» **INSTRUCTIONS TO FOLLOW**
Scan the entries below and count the lines holding the string "about". Supply only the number.

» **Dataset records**
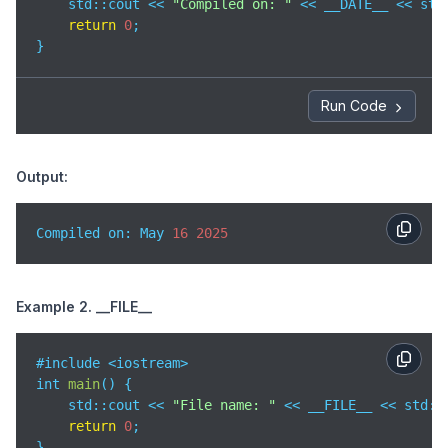
std
::cout << 
"Compiled on: "
 << __DATE__ << std:
return
0
;

}
Run Code
Output:
Compiled on: May 
16
2025
Example 2. __FILE__
#include <iostream>

int 
main
(
)
 {

std
::cout << 
"File name: "
 << __FILE__ << std::e
return
0
;

}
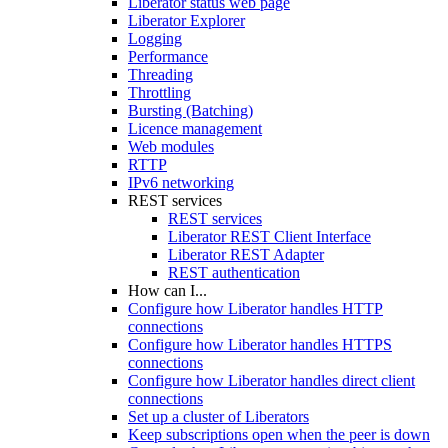
Liberator status web page
Liberator Explorer
Logging
Performance
Threading
Throttling
Bursting (Batching)
Licence management
Web modules
RTTP
IPv6 networking
REST services
REST services
Liberator REST Client Interface
Liberator REST Adapter
REST authentication
How can I...
Configure how Liberator handles HTTP
connections
Configure how Liberator handles HTTPS
connections
Configure how Liberator handles direct client
connections
Set up a cluster of Liberators
Keep subscriptions open when the peer is down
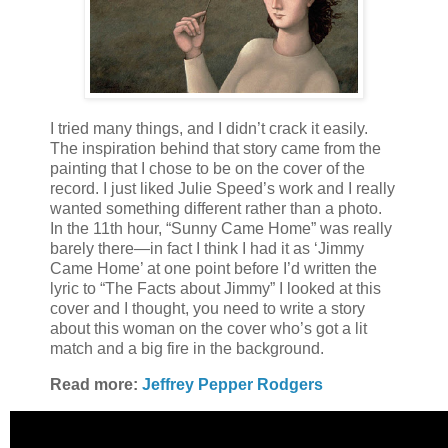
I tried many things, and I didn’t crack it easily.
The inspiration behind that story came from the
painting that I chose to be on the cover of the
record. I just liked Julie Speed’s work and I really
wanted something different rather than a photo.
In the 11th hour, “Sunny Came Home” was really
barely there—in fact I think I had it as ‘Jimmy
Came Home’ at one point before I’d written the
lyric to “The Facts about Jimmy” I looked at this
cover and I thought, you need to write a story
about this woman on the cover who’s got a lit
match and a big fire in the background.
Read more:
Jeffrey Pepper Rodgers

» **EXPECTED OUTPUT**
2